It’s been a long time since my last post–and there’s a reason for that. I felt like a fake if I posted about adapting to life with a baby and work and all the millions of posts I’ve thought of in the past 6 months but have been unable to stomach until I covered off on one topic. One that, a few months ago, was really hard to even think about nonetheless write about.
Now that some time has passed and I’m ready to get back to blogging (haha, like I have the time) I think I’m ready to share what it felt like to raise a newborn and take my Dad to his grave.
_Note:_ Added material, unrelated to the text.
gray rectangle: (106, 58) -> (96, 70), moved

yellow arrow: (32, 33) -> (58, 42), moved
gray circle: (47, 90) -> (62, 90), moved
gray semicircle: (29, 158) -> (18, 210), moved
My Dad died on September 15, 2015, just 4.5 months after he shared with us his first symptoms of what would later be diagnosed as stage IV kidney cancer. I was going into my third trimester when his symptoms became something more than symptoms and turned into major surgery. It was only 10 weeks after I had my baby that he passed away. In many ways, I was very fortunate to be able to spend the last days of his life by his side. I would like to think if I wasn’t on maternity leave that I would have left work behind, but I don’t know if I can say that with 100% honesty. I literally had no other care in the world except taking care of my baby all day, and there was no question I could be by my siblings’ sides, and my Dad’s side, as he left us.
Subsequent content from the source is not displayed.